- **TO DO**:
In the entries that follow, find the line containing "has width=535, height=2180."; from there, copy every line exactly through the line containing "The image size is (1336, 1985).".

=== Begin Enclosure ===

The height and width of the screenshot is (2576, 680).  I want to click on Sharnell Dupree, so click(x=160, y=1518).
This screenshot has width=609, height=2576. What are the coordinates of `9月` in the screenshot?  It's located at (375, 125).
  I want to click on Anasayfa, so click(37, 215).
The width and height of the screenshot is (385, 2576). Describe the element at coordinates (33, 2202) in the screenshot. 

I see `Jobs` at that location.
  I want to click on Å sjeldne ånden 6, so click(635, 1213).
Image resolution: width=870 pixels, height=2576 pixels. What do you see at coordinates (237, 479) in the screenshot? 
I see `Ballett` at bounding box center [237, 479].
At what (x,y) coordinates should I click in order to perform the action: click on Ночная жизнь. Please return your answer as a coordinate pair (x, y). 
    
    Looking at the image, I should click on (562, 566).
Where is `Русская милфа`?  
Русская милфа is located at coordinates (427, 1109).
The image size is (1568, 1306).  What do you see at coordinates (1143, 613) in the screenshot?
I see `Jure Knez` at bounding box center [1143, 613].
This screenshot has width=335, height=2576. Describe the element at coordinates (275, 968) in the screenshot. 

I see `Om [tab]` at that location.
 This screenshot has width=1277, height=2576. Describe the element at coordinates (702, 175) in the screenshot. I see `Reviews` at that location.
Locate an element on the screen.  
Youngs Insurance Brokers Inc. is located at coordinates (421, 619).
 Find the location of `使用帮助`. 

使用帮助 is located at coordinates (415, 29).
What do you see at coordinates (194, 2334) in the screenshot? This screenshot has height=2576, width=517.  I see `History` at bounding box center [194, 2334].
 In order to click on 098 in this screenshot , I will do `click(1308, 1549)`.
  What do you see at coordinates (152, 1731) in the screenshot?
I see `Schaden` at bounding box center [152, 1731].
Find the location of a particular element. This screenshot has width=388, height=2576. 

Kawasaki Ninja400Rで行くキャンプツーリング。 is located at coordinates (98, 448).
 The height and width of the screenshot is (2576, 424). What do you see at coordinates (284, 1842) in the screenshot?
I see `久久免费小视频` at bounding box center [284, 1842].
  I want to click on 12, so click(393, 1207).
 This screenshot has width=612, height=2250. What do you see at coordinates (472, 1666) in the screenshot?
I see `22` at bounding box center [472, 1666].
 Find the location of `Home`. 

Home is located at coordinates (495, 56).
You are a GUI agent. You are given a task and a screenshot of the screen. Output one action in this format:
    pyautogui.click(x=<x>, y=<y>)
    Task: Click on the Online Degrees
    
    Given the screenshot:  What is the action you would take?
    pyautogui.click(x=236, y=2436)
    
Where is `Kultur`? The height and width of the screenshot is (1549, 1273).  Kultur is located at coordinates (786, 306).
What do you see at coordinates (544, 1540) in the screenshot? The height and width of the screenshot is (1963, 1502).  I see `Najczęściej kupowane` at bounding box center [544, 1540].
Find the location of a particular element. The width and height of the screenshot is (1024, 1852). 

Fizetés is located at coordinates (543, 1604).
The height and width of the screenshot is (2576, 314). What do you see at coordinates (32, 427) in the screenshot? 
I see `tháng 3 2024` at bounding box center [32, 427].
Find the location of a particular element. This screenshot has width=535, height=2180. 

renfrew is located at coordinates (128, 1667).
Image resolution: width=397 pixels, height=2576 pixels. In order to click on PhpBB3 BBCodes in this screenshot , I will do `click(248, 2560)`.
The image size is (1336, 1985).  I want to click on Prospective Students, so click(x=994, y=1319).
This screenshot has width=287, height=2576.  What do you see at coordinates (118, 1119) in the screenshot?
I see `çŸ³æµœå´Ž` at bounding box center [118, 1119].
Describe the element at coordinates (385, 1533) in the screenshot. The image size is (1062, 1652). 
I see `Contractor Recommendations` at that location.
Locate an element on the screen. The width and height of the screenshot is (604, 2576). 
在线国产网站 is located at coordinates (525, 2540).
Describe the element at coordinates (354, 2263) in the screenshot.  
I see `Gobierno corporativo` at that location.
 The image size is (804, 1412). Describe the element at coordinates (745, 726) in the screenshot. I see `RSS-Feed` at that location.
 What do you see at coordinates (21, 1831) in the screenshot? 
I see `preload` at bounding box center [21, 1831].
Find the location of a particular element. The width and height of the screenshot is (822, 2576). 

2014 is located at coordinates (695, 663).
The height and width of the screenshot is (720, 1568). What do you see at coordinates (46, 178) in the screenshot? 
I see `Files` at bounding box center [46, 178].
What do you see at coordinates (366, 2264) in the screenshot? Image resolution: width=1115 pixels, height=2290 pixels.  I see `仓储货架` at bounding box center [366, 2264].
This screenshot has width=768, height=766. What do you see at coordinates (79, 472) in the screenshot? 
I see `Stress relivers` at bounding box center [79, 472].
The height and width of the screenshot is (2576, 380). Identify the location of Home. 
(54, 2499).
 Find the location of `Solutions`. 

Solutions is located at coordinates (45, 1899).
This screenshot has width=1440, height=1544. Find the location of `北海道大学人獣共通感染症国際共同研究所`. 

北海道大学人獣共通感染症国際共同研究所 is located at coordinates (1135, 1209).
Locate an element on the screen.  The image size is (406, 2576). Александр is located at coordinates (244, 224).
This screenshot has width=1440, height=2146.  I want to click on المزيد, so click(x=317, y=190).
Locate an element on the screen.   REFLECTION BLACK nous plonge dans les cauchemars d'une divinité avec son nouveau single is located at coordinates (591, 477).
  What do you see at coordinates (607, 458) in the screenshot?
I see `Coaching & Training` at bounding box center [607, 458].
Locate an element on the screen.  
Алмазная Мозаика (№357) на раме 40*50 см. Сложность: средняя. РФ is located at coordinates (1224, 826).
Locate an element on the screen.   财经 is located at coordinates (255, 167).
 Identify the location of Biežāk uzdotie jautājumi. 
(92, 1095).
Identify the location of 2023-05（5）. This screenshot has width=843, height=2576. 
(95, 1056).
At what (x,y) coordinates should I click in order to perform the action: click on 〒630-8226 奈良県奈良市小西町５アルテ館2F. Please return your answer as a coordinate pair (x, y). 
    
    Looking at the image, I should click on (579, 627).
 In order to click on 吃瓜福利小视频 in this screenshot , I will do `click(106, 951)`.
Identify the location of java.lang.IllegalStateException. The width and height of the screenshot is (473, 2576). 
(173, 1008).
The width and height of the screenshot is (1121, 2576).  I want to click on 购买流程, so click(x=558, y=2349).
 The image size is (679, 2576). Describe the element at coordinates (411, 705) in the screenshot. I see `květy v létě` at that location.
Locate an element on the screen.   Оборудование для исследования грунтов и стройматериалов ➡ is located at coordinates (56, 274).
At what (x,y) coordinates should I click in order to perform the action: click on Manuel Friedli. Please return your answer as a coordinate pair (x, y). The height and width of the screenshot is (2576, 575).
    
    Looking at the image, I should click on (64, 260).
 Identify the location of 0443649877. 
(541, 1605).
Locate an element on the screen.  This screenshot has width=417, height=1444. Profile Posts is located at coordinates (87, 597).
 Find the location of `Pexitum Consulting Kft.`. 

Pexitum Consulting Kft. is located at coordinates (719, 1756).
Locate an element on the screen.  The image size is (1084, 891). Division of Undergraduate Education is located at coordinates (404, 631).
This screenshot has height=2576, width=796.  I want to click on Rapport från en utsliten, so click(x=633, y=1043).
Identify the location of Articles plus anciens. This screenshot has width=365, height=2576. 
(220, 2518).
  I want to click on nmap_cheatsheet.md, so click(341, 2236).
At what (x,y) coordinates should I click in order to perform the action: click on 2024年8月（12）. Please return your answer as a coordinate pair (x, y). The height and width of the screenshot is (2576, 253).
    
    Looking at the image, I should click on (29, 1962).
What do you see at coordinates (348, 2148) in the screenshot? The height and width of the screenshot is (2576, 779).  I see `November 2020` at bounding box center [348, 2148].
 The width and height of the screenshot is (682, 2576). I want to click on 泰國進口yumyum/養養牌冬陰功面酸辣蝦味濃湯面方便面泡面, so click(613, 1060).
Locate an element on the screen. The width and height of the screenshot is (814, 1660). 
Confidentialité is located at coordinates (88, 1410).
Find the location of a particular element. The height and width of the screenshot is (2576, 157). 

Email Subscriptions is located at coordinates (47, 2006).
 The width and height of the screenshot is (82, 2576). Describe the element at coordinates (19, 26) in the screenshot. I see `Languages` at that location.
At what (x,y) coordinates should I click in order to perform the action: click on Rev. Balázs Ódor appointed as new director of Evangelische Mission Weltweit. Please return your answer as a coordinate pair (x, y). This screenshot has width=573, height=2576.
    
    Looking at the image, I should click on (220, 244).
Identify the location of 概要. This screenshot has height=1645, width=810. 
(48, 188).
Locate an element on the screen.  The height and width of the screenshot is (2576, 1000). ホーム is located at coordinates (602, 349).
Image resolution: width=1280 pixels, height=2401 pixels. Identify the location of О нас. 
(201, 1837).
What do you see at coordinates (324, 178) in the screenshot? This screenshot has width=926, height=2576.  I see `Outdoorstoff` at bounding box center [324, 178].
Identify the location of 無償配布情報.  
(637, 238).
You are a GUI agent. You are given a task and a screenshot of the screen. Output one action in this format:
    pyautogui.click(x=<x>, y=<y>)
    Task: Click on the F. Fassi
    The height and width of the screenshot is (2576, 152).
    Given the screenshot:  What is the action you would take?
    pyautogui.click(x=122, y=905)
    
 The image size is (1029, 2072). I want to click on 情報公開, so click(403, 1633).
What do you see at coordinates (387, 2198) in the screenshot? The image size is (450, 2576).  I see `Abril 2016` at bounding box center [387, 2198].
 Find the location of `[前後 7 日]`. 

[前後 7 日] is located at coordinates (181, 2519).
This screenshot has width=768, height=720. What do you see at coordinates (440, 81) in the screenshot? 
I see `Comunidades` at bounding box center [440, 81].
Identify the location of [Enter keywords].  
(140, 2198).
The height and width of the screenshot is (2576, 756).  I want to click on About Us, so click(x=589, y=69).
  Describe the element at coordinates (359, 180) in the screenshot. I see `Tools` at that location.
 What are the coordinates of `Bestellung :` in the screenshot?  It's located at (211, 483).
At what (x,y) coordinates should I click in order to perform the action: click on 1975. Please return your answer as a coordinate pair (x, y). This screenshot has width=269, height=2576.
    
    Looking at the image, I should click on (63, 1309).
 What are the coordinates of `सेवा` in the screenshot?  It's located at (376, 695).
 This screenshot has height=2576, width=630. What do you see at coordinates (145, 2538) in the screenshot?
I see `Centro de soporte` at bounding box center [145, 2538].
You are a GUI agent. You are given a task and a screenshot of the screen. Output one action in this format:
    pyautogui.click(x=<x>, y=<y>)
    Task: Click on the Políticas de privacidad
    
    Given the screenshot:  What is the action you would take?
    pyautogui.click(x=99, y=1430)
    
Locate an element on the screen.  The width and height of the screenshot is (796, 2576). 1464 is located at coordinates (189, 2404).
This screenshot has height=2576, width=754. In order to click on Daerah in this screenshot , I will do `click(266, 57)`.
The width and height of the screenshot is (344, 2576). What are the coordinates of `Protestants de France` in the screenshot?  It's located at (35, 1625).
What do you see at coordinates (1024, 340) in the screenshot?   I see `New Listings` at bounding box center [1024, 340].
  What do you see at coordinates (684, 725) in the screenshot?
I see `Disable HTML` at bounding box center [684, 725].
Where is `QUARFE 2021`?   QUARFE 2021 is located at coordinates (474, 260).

=== End Enclosure ===

- **OUTPUT OF THE EXERCISE**:
Find the location of a particular element. This screenshot has width=535, height=2180. 

renfrew is located at coordinates (128, 1667).
Image resolution: width=397 pixels, height=2576 pixels. In order to click on PhpBB3 BBCodes in this screenshot , I will do `click(248, 2560)`.
The image size is (1336, 1985).  I want to click on Prospective Students, so click(x=994, y=1319).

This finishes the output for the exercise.